The task:
Lines below that include the word "espace" should each be copied.

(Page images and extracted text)
*-*-*

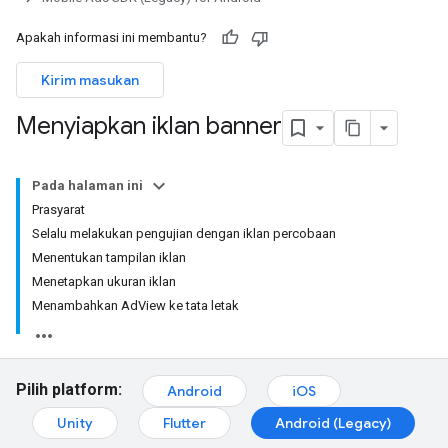
Apakah informasi ini membantu?
Kirim masukan
Menyiapkan iklan banner
Pada halaman ini
Prasyarat
Selalu melakukan pengujian dengan iklan percobaan
Menentukan tampilan iklan
Menetapkan ukuran iklan
Menambahkan AdView ke tata letak
Pilih platform:
Android
iOS
Unity
Flutter
Android (Legacy)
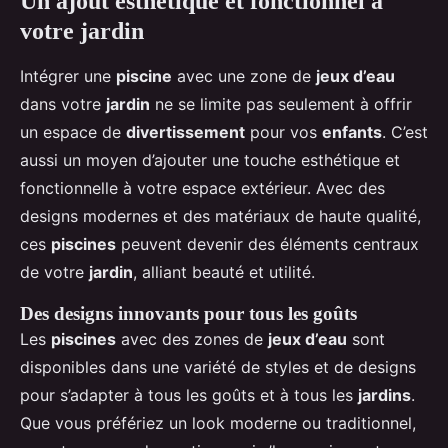
Un ajout esthétique et fonctionnel à
votre jardin
Intégrer une
piscine
avec une zone de
jeux d’eau
dans votre
jardin
ne se limite pas seulement à offrir
un espace de
divertissement
pour vos
enfants
. C’est
aussi un moyen d’ajouter une touche esthétique et
fonctionnelle à votre espace extérieur. Avec des
designs modernes et des matériaux de haute qualité,
ces
piscines
peuvent devenir des éléments centraux
de votre
jardin
, alliant beauté et utilité.
Des designs innovants pour tous les goûts
Les
piscines
avec des zones de
jeux d’eau
sont
disponibles dans une variété de styles et de designs
pour s’adapter à tous les goûts et à tous les
jardins
.
Que vous préfériez un look moderne ou traditionnel,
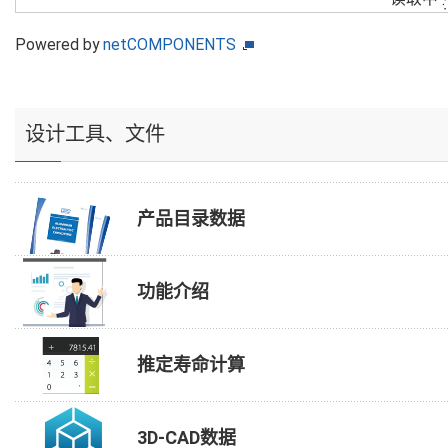
Powered by
netCOMPONENTS
设计工具、文件
产品目录数据
功能介绍
推定寿命计算
3D-CAD数据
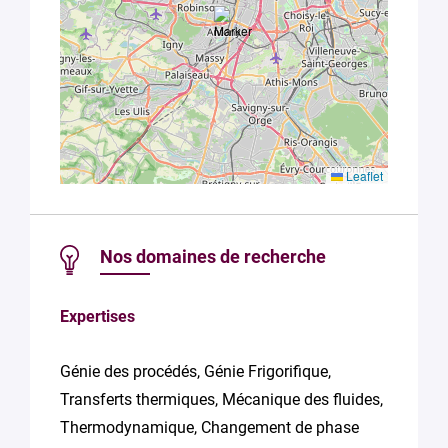
Université
Paris-Saclay
*
Leaflet
Nos domaines de recherche
Expertises
Génie des procédés, Génie Frigorifique,
Transferts thermiques, Mécanique des fluides,
Thermodynamique, Changement de phase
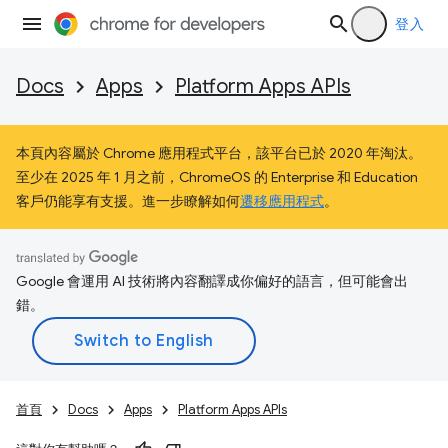
登入
Docs
Apps
Platform Apps APIs
本頁內容屬於 Chrome 應用程式平台，該平台已於 2020 年淘汰。
至少在 2025 年 1 月之前，ChromeOS 的 Enterprise 和 Education
客戶仍能享有支援。進一步瞭解如何
遷移應用程式
。
Google 會運用 AI 技術將內容翻譯成你偏好的語言，但可能會出
錯。
首頁
Docs
Apps
Platform Apps APIs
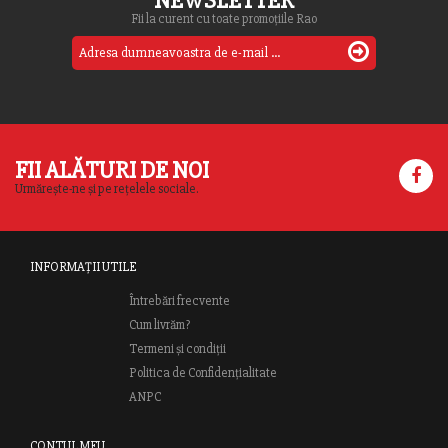
NEWSLETTER
Fii la curent cu toate promoțiile Rao
FII ALĂTURI DE NOI
Urmărește-ne și pe rețelele sociale.
INFORMAȚII UTILE
Întrebări frecvente
Cum livrăm?
Termeni și condiții
Politica de Confidențialitate
ANPC
CONTUL MEU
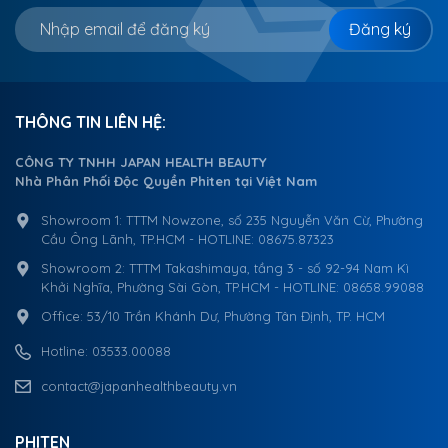
Đăng ký
THÔNG TIN LIÊN HỆ:
CÔNG TY TNHH JAPAN HEALTH BEAUTY
Nhà Phân Phối Độc Quyền Phiten tại Việt Nam
Showroom 1: TTTM Nowzone, số 235 Nguyễn Văn Cừ, Phường
Cầu Ông Lãnh, TP.HCM - HOTLINE: 08675.87323
Showroom 2: TTTM Takashimaya, tầng 3 - số 92-94 Nam Kì
Khởi Nghĩa, Phường Sài Gòn, TP.HCM - HOTLINE: 08658.99088
Office: 53/10 Trần Khánh Dư, Phường Tân Định, TP. HCM
Hotline: 03533.00088
contact@japanhealthbeauty.vn
PHITEN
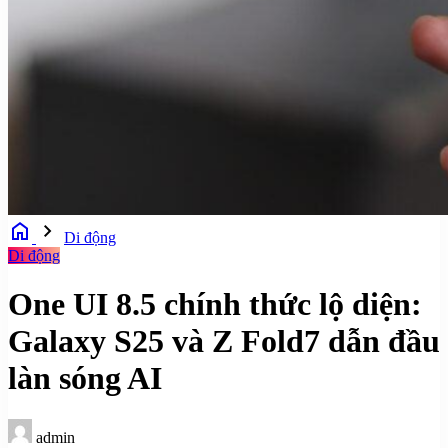
home
chevron_right
Di động
Di động
One UI 8.5 chính thức lộ diện:
Galaxy S25 và Z Fold7 dẫn đầu
làn sóng AI
admin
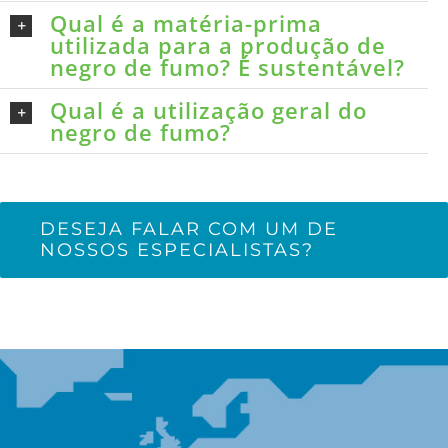
Qual é a matéria-prima
utilizada para a produção de
negro de fumo? É sustentável?
Qual é a utilização geral do
negro de fumo?
DESEJA FALAR COM UM DE
NOSSOS ESPECIALISTAS?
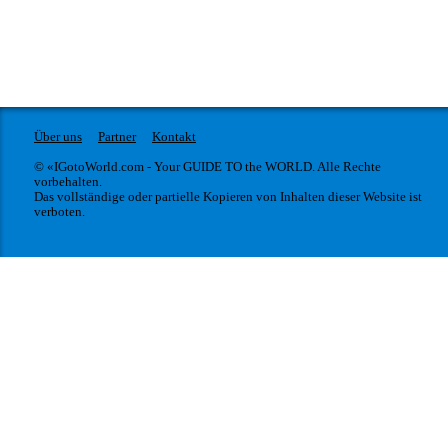
Über uns
Partner
Kontakt
© «IGotoWorld.com - Your GUIDE TO the WORLD. Alle Rechte
vorbehalten.
Das vollständige oder partielle Kopieren von Inhalten dieser Website ist
verboten.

*-*-*

Expected output:
un espace de
fonctionnelle à votre espace extérieur. Avec des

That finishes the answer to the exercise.